SAN BERNARDINO — An attorney for Apple Valley’s largest water provider says the town is “unprepared and unequipped” to operate Liberty Utilities.
The comments came during opening arguments Wednesday during which Liberty’s attorney, George Soneff, presented an overview of why he believed the town’s attempted takeover of the investor-owned utility is not in the public’s interest.
The “right-to-take” phase of an eminent domain trial Apple Valley first filed three years ago in January 2016 began in Superior Court Judge Donald Alvarez’s courtroom.
Town officials contend the utility’s acquisition would likely result in lower water bills for its residents and greater local control over setting rates.
One of the town’s lawyers, Kendall MacVey, was able to present just a portion of his opening arguments on Wednesday. Apple Valley officials declined to comment until the town could more fully present its side in court.
Soneff characterized the eminent domain process as essentially a money grab.
“The condemnation is an effort to take (Liberty Utilities) for revenue,” he said.
To allow a public agency to acquire property, Soneff said, it must be shown that public interest and necessity require a public project.
In the case where an agency is attempting to take a property that already serves the public, it must be shown there is a “more necessary public use” justifying the takeover.
Soneff argued that those requirements hadn’t been met, as Liberty was already operating water infrastructure optimally.
He quoted town documents that defined the project as simply the proposed acquisition of the utility, citing no improvements or updates to the water system.
One attorney with Best Best & Krieger, the law firm that represents the town, was quoted as characterizing the takeover as “largely a title transfer.”
Plans for the water system’s acquisition, Soneff said, indicate the town isn’t prepared.
According to Soneff, former Apple Valley public works director Greg Snyder confirmed that the town’s plan was to “hire as many Liberty employees as we can.”
Snyder, who resigned in September 2018, had been hired partly because of his expertise in the water industry and to bring credibility that Apple Valley could run the utility.
Town Manager Doug Robertson previously told the Daily Press he would be able to fill the void because he had served as a general manager of the Victorville Water District.
On Wednesday, Soneff contended that even if Apple Valley won the lawsuit, it still wouldn’t be able to pass an assessment by the State Water Resources Control Board analyzing its technical, managerial and financial capabilities.
“They couldn’t meet that requirement. Certainly,” he said.
He noted two lawsuits were filed against the town regarding their sewer and trash programs.
Both alleged overcharging of customers and mishandling of revenues. The sewer lawsuit was settled, but it is unknown if the proposed trash rate settlement had been finalized.
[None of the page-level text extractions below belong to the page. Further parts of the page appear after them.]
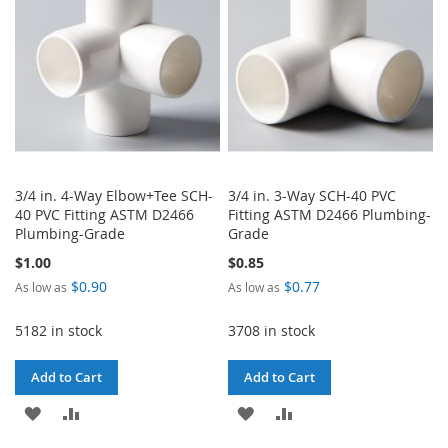
LIST
3/4 in. 4-Way Elbow+Tee SCH-
3/4 in. 3-Way SCH-40 PVC
40 PVC Fitting ASTM D2466
Fitting ASTM D2466 Plumbing-
Plumbing-Grade
Grade
$1.00
$0.85
$0.90
$0.77
As low as
As low as
5182 in stock
3708 in stock
Add to Cart
Add to Cart
ADD
ADD
ADD
ADD
TO
TO
TO
TO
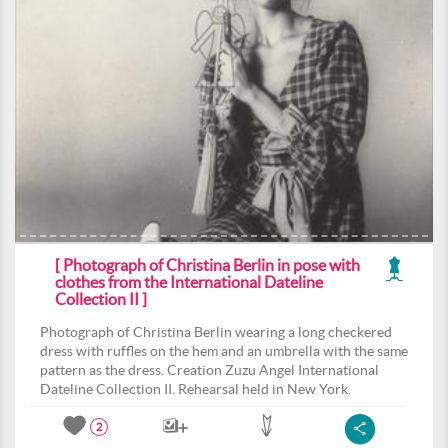
[ Photograph of Christina Berlin in pose with
clothes from the International Dateline
Collection II ]
Photograph of Christina Berlin wearing a long checkered
dress with ruffles on the hem and an umbrella with the same
pattern as the dress. Creation Zuzu Angel International
Dateline Collection II. Rehearsal held in New York.
2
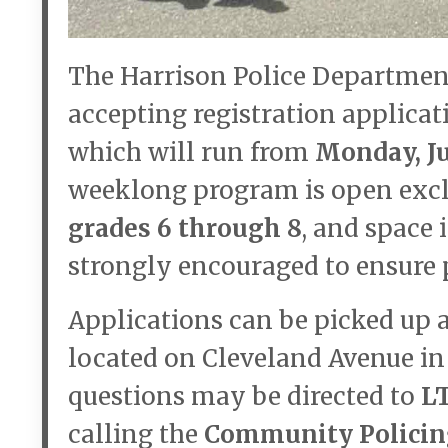
The Harrison Police Department
accepting registration applicat
which will run from
Monday, Ju
weeklong program is open excl
grades 6 through 8
, and space 
strongly encouraged to ensure p
Applications can be picked up 
located on Cleveland Avenue in 
questions may be directed to
L
calling the
Community Policing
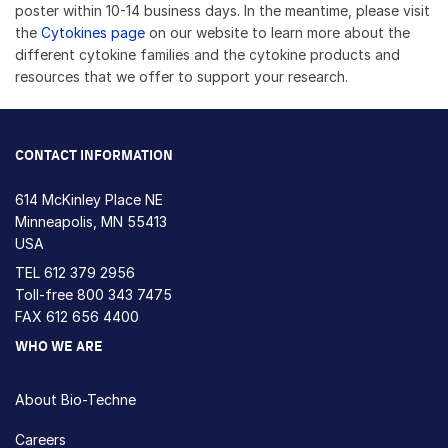
poster within 10-14 business days. In the meantime, please visit
the
Cytokines page
on our website to learn more about the
different cytokine families and the cytokine products and
resources that we offer to support your research.
CONTACT INFORMATION
614 McKinley Place NE
Minneapolis, MN 55413
USA
TEL
612 379 2956
Toll-free
800 343 7475
FAX 612 656 4400
WHO WE ARE
About Bio-Techne
Careers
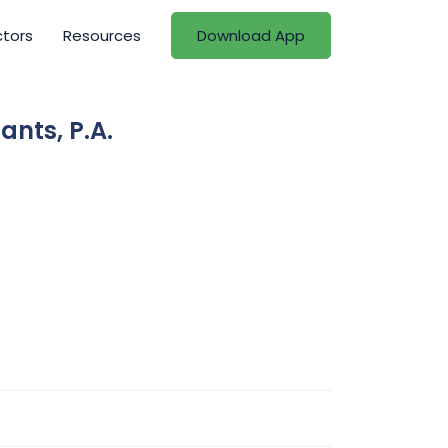
ctors
Resources
Download App
ants, P.A.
Soneff also mentioned the town’s borrowing of up to $10 million in 2018, in part to pay for litigation costs associated with the eminent domain suit.
Robertson has said the money would be repaid by the end of the fiscal year, the Daily Press reported.
Additionally, Snyder disputed that Apple Valley’s acquisition would result in lower water bills. He said he would present evidence proving the opposite.
Voters passed a measure in June 2017 allowing the town to issue up to $150 million in revenue bond debt to acquire Liberty.
Soneff said the payments required to pay off the debt would be more substantial than the town estimates, resulting in an increase in water rates.